Amrad on track, with global ambitions

By Melissa Trudinger
Monday, 23 August, 2004

Amrad's (ASX: AML) annual results were in line with company expectations for the financial year and were an indication of the progress made in building and restructuring the management team for future growth, chairman Bob Moses said today.

And Moses said the company was looking to building itself into a major biotechnology player on the global scene in the next 3-5 years, with the possibility of growing the company both domestically and internationally.

"The board and management have the view that Amrad has the potential to be a much greater force in the biotech world," he said.

Thanks to milestone payments from partner Merck, Sharp and Dohme, the company has maintained its cash balance this year at around AUD$60 million, posting revenues of $16.4 million -- down from about $25 million last year -- and a net loss of $3.5 million, in line with earlier estimates of low single digits of millions.

The loss included $1.8 million in once off payments, including over $918,000 in termination payments to former CEO Sandra Webb, who resigned in July 2003. A further $877,748 has been spent on preparing for the demerger of anti-infectives spin-off Avexa.

Acknowledging that last year's profit was a once-off due to the sale of the company's property in Richmond, CEO Pete Smith said the company continued to be in a very strong position, with milestone payments from Merck and other revenues covering a substantial amount of the R&D costs.

Smith said the company expected the coming year to again show close to zero cash burn, with more milestone payments expected from Merck over the next 12 to 18 months, but noted that as the three main projects advanced toward clinical development, more expenditure was likely.

"Going forward we'll still be limiting the cash burn, but we'll start eating into it a bit as we move into a more expensive stage of development," Smith said. "I'm very much hoping that on the back of good news from these programs, we'll be spending a lot more in the clinic."

The drop in revenues from $25 million to $16 million reflected the loss of income from Amrad's former property, as well as lower payments from the Pharmaceutical Industry Investment program in the 2003-2004 year compared with the pervious year.

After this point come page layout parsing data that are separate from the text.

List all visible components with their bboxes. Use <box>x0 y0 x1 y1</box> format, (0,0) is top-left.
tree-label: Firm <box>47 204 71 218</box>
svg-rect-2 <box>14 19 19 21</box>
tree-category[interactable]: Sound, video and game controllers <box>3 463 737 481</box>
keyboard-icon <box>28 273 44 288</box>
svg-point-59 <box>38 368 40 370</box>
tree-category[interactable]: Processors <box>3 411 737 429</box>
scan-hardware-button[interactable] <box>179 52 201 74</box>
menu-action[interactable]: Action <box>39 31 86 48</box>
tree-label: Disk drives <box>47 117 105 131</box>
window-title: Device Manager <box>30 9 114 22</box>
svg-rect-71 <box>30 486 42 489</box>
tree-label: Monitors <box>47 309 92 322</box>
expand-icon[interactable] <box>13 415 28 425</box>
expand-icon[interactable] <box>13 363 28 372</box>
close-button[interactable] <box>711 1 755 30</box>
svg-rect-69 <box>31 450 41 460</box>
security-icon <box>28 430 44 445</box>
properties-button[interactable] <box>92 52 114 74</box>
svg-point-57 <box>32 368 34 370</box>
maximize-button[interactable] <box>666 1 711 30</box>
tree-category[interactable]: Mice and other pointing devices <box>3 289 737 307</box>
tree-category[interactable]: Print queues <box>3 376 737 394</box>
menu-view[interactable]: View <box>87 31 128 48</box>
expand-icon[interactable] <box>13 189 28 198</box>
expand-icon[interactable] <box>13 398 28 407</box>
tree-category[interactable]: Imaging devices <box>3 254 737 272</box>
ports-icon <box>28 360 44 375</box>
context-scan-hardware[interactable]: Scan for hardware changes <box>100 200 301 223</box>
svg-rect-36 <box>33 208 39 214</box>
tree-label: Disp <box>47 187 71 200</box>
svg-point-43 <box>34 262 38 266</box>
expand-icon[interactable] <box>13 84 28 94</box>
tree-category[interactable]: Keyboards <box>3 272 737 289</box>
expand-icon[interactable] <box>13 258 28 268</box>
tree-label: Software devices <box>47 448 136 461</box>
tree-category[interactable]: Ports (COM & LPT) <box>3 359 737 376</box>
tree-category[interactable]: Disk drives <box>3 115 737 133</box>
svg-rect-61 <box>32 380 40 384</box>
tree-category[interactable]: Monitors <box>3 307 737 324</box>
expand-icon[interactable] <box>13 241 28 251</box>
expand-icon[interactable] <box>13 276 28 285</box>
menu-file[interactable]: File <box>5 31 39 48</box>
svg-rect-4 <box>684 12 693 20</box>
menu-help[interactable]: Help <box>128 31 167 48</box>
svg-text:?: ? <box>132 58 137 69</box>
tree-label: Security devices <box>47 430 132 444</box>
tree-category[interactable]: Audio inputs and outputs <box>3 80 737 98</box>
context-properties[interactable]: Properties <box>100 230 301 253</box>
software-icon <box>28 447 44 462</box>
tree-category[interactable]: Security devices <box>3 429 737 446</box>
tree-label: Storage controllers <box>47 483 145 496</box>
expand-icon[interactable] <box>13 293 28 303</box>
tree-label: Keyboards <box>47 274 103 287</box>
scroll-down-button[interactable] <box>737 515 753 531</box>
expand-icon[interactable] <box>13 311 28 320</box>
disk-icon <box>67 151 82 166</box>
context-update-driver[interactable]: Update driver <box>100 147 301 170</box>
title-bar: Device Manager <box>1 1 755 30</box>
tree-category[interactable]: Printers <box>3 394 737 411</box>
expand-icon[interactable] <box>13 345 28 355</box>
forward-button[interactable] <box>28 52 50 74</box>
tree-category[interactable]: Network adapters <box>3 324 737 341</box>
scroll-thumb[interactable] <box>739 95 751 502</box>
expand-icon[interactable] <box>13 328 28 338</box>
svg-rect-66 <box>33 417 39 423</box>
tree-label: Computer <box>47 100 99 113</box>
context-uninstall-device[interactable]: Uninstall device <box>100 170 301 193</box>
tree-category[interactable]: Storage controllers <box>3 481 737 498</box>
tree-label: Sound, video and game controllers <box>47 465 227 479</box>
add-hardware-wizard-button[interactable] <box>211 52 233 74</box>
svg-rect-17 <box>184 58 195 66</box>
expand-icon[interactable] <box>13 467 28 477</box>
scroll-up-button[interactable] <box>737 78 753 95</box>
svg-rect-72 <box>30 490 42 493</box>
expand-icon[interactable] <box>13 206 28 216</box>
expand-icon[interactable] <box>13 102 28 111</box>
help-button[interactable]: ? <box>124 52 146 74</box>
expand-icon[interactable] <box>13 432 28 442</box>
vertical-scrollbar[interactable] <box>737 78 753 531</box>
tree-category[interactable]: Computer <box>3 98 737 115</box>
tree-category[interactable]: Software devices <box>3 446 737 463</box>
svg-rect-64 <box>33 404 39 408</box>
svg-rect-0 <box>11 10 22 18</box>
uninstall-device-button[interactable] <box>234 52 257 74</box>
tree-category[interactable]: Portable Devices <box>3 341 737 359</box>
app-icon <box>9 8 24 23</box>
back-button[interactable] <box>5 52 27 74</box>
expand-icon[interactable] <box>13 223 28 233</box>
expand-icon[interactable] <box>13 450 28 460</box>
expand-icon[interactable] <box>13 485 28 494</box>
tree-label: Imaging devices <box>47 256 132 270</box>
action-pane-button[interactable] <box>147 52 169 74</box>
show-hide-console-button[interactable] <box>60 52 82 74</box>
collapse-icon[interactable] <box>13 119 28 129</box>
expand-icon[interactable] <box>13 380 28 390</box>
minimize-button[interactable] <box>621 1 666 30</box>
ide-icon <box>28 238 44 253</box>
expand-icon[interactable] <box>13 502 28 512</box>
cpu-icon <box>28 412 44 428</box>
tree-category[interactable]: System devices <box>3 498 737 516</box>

Smith also noted that Amrad would continue to focus its efforts on adding value to its three major R&D projects, and thus did not expect to enter into any licensing or commercialisation agreements in the near future.

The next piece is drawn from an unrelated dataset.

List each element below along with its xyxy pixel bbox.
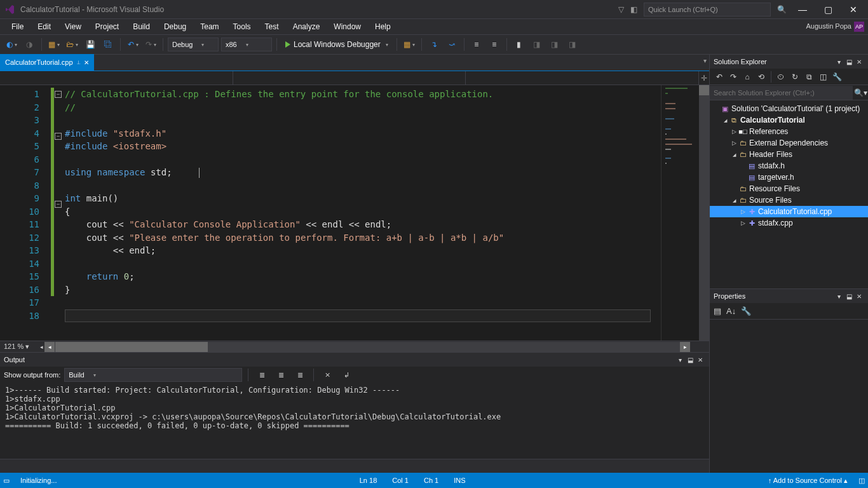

"We're unlikely to see new deals over the next 12 months," he said.

The next corporate milestone due for the company is completion of the spin-out of Avexa, which will go to the shareholders at the end of this month for approval. Amrad will invest $12 million of its cash into the new company, which is expected to provide more than two years of funding for the development of anti-infective products. No additional capital is being raised at the time of the demerger and Amrad will retain a 19.99 per cent stake in Avexa, with the remainder going to Amrad shareholders.

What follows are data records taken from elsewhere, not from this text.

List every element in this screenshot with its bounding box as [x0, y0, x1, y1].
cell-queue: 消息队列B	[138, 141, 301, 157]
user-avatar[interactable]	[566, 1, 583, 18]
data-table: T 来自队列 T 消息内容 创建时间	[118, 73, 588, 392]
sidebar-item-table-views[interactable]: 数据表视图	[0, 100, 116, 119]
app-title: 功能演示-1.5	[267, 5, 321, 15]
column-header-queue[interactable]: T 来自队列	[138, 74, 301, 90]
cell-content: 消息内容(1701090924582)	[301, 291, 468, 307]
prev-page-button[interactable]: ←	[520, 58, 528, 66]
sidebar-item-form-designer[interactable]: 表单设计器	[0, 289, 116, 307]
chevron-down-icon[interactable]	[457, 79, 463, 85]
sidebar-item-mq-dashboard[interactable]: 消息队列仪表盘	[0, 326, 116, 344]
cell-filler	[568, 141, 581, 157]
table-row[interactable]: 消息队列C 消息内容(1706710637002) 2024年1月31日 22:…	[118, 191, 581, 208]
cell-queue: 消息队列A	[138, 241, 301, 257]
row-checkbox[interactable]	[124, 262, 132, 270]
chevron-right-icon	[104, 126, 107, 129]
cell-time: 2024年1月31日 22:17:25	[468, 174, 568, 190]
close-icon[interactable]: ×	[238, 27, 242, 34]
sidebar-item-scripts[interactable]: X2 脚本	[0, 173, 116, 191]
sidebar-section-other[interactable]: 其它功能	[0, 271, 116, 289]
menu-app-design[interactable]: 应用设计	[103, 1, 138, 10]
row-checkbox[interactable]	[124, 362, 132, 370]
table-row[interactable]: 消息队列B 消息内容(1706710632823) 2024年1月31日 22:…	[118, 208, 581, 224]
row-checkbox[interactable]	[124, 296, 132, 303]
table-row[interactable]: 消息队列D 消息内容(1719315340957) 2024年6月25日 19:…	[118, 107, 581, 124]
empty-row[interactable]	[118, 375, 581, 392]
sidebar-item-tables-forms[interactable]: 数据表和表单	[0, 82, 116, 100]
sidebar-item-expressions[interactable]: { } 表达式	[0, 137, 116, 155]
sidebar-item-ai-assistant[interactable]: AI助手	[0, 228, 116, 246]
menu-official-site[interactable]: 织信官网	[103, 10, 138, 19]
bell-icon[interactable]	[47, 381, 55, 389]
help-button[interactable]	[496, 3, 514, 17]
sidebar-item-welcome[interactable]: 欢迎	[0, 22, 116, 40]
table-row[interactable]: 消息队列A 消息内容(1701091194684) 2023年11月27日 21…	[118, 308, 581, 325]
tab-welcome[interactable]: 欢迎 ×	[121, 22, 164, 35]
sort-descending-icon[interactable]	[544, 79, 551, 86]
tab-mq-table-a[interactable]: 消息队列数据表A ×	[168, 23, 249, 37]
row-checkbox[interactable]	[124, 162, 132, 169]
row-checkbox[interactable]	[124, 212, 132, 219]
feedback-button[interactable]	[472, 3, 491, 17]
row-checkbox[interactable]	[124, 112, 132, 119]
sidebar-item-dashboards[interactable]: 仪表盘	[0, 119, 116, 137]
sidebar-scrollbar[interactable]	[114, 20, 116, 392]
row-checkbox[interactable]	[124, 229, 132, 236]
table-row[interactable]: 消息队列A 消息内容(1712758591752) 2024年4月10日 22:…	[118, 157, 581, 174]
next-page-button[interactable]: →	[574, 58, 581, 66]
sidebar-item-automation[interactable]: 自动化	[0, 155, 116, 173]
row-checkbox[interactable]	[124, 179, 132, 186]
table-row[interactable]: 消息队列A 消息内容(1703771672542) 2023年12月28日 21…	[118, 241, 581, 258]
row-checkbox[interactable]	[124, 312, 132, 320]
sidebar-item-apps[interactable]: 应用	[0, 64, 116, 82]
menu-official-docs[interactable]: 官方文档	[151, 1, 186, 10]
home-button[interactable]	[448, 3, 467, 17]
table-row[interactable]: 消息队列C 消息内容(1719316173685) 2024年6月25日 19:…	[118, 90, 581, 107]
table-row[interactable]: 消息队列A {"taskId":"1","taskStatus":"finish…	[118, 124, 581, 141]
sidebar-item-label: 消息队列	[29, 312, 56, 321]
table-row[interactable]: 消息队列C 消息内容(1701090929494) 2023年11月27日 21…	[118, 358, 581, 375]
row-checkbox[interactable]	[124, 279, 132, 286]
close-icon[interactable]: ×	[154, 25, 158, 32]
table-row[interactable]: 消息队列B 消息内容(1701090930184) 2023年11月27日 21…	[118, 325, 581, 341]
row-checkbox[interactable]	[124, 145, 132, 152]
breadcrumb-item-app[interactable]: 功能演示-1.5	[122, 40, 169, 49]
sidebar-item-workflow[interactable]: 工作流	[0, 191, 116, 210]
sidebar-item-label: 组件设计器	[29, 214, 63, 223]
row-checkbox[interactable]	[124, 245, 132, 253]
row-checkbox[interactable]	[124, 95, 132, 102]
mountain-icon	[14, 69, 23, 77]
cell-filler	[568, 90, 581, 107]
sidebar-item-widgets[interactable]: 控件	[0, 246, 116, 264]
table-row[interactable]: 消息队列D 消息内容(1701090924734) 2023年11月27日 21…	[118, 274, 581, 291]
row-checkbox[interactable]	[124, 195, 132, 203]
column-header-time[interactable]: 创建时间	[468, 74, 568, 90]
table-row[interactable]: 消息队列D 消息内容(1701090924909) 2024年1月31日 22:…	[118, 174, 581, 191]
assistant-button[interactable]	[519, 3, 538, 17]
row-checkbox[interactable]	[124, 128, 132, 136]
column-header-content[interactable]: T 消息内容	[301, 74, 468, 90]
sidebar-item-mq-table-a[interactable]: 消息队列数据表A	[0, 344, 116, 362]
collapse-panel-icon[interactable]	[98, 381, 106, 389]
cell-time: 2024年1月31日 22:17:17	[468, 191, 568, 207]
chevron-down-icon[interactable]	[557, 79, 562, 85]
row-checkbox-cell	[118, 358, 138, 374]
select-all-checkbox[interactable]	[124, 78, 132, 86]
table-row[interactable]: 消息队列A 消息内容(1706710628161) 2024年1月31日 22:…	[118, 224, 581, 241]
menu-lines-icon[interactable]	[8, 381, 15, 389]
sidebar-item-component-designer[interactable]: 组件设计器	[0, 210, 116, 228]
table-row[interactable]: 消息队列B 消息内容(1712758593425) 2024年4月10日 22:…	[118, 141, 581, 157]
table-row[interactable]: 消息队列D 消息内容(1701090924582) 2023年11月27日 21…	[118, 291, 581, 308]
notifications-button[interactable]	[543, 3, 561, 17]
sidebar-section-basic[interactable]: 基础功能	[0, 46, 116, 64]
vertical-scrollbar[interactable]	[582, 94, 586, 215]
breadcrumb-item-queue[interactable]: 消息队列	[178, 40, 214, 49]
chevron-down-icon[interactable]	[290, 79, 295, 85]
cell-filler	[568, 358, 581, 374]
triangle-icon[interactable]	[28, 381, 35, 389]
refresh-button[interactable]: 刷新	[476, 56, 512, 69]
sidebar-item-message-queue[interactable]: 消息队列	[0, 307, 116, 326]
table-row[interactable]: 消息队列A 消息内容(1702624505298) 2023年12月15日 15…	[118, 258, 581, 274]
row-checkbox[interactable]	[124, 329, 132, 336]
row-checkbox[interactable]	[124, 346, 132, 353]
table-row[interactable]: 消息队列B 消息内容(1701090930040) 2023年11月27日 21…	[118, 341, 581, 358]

Key events for 2003-2004 financial year:

  • CEO Sandra Webb resigned and was replaced by Pete Smith, while Bob Moses succeeded Olaf O'Duill as chairman;
  • The company reviewed its portfolio, deciding to focus on inflammation and oncology and spinning out the anti-infectives projects into Avexa;
  • Two milestone payments worth a total of US$6 million (AUD$8.1 million) from Merck for progress made in the IL-13R asthma therapeutic program. The companies have generated therapeutic monoclonal antibodies and are in the process of optimising them;
  • Serono terminated its agreement for the development and commercialisation of emfilermin after the drug failed to show efficacy in Phase II clinical trials;
  • Lead antibodies against the GM-CSF receptor were selected for further preclinical development as potential therapeutics for rheumatoid arthritis and asthma in the collaboration between Amrad and Cambridge Antibody Technology.
  • The company commenced a share buy-back program, with $1.7 million spent to buy back 2.1 million shares (1.6 per cent of the issued capital) during the 2003-2004 financial year.